*DATA IN THIS EXERCISE:*
◇ ◇ ◇ ◇ ◇ ◇ ◇

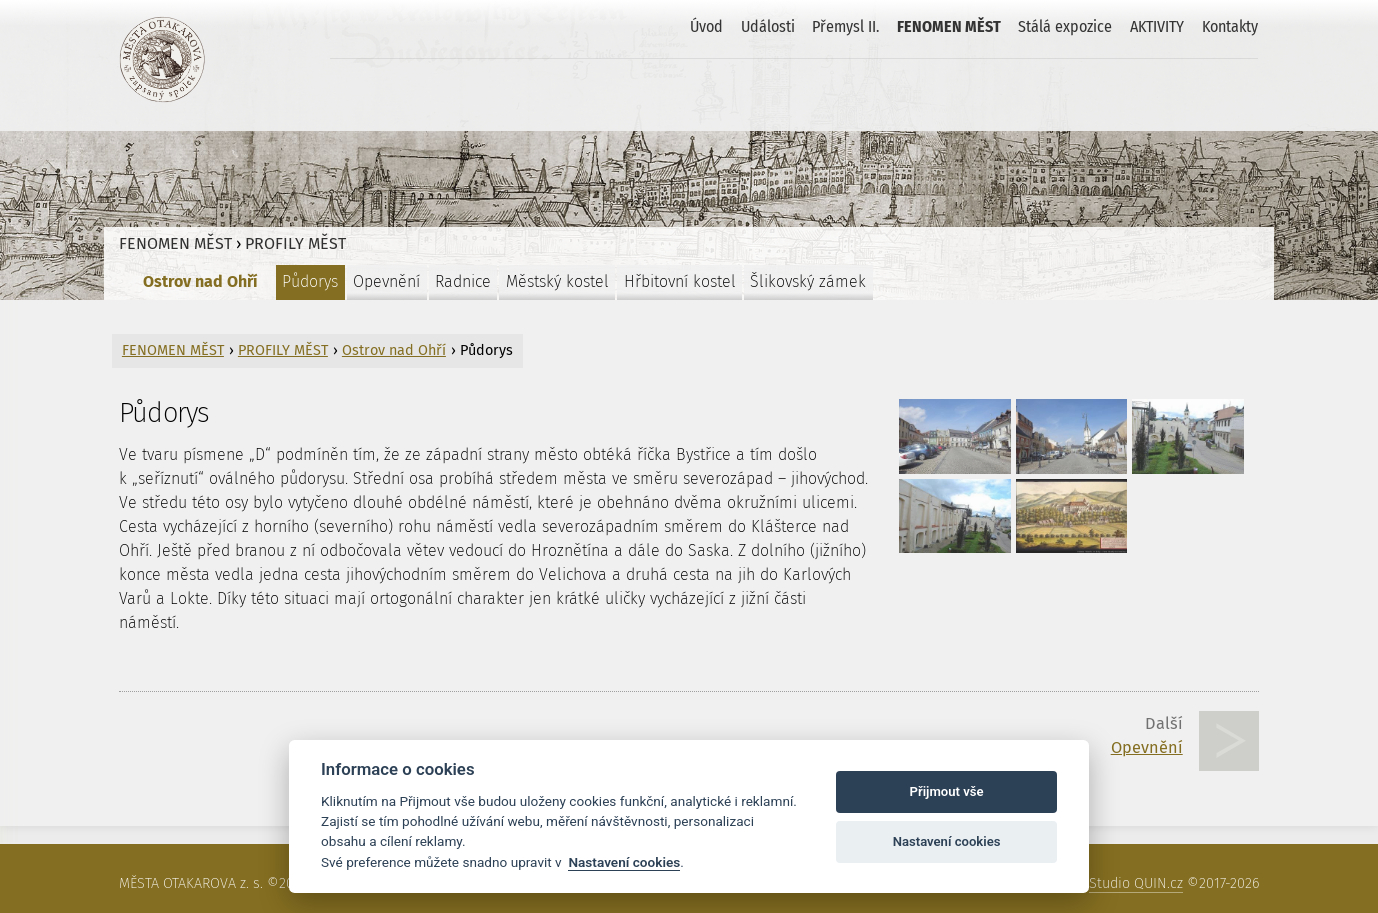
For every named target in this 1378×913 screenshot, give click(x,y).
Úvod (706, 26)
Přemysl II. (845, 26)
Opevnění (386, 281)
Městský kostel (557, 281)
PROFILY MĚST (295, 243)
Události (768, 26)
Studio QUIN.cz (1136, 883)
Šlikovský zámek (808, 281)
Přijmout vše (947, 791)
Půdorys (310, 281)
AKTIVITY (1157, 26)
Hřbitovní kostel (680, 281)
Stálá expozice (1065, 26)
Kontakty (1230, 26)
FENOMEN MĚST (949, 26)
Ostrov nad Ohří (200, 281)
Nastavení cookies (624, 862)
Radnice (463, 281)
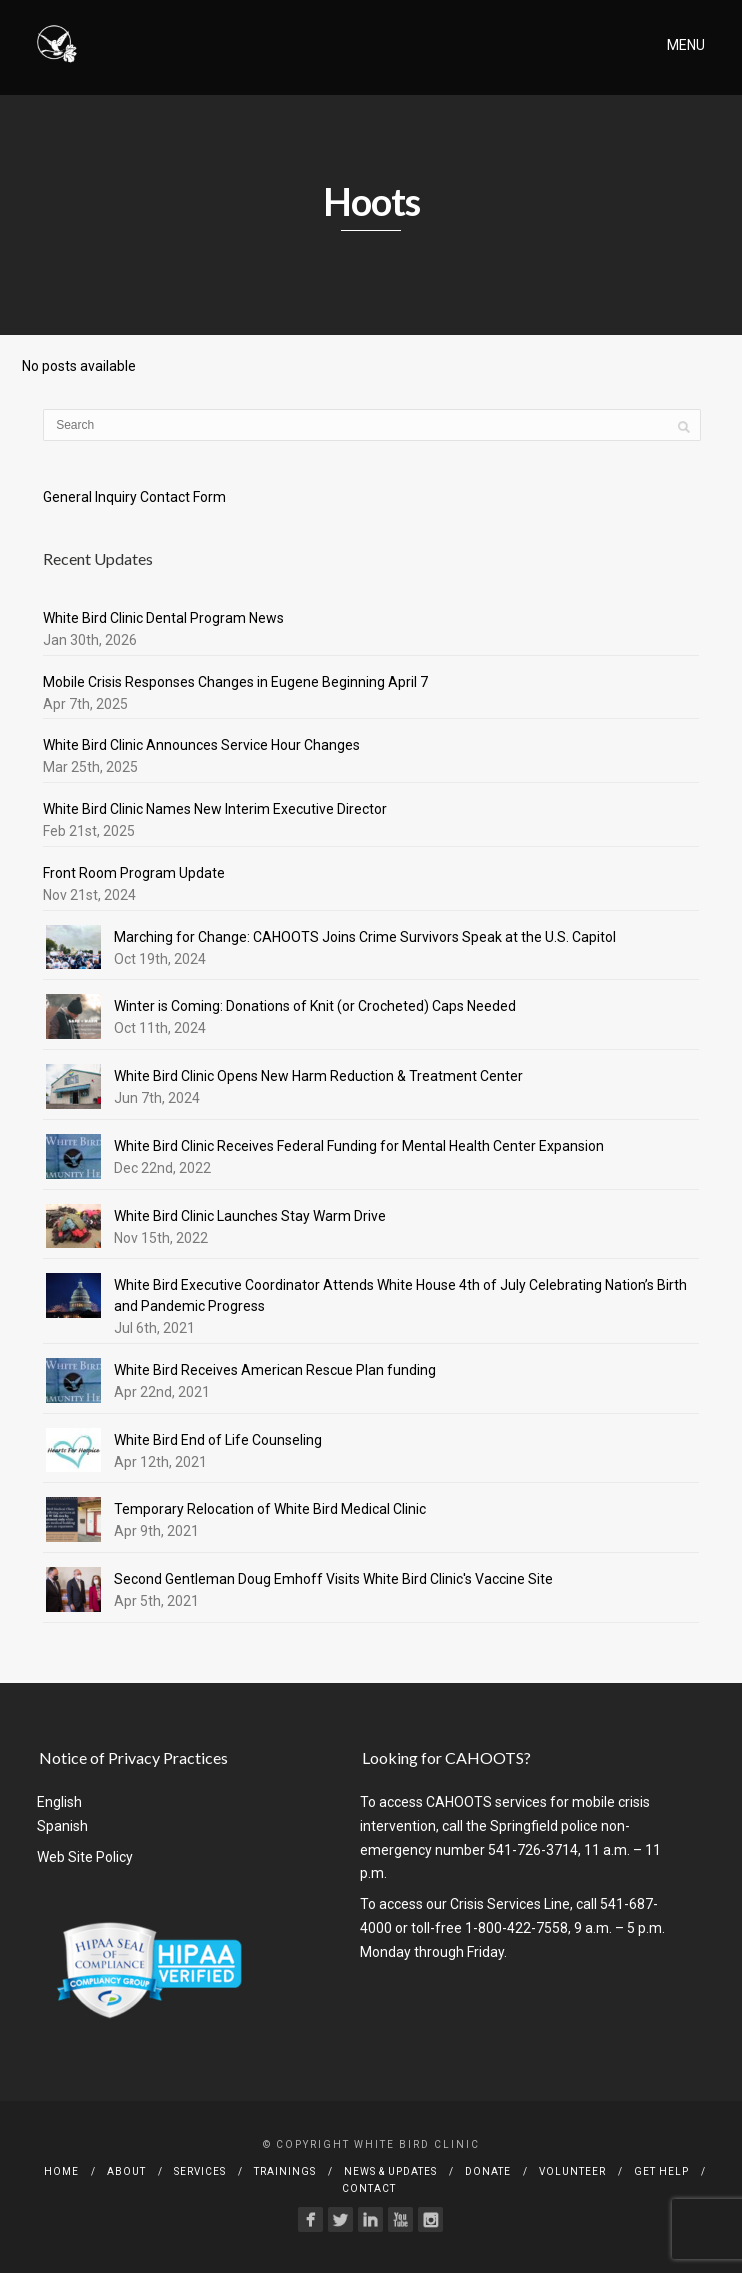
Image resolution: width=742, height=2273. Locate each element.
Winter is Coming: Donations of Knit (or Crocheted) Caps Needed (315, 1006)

◇ ◇ ◇ ◇ ◇ ◇ ◇

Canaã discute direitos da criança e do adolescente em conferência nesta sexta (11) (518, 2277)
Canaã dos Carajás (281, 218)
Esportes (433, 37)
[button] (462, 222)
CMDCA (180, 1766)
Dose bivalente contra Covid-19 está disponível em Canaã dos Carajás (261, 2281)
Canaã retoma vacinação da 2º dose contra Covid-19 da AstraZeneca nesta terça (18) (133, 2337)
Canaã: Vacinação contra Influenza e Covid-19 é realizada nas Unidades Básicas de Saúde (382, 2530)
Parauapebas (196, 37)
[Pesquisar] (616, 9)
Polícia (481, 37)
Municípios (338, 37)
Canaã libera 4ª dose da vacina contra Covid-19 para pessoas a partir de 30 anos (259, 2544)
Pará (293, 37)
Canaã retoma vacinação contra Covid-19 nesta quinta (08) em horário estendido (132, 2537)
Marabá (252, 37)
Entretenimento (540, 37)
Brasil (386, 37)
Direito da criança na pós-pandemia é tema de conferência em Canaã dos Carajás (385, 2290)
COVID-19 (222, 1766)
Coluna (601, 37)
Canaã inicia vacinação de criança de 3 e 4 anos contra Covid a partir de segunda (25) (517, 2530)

◇ ◇ ◇ ◇ ◇ ◇ ◇

*WHAT IS BEING ASKED:*
Return the span of lines in the data above that opens at the line with "Coluna (601, 37)" and closes at the line with "Canaã inicia vacinação", exactly, ends included, nothing else.

*SOLUTION TO THE EXERCISE:*
Coluna (601, 37)
Canaã inicia vacinação de criança de 3 e 4 anos contra Covid a partir de segunda (25) (517, 2530)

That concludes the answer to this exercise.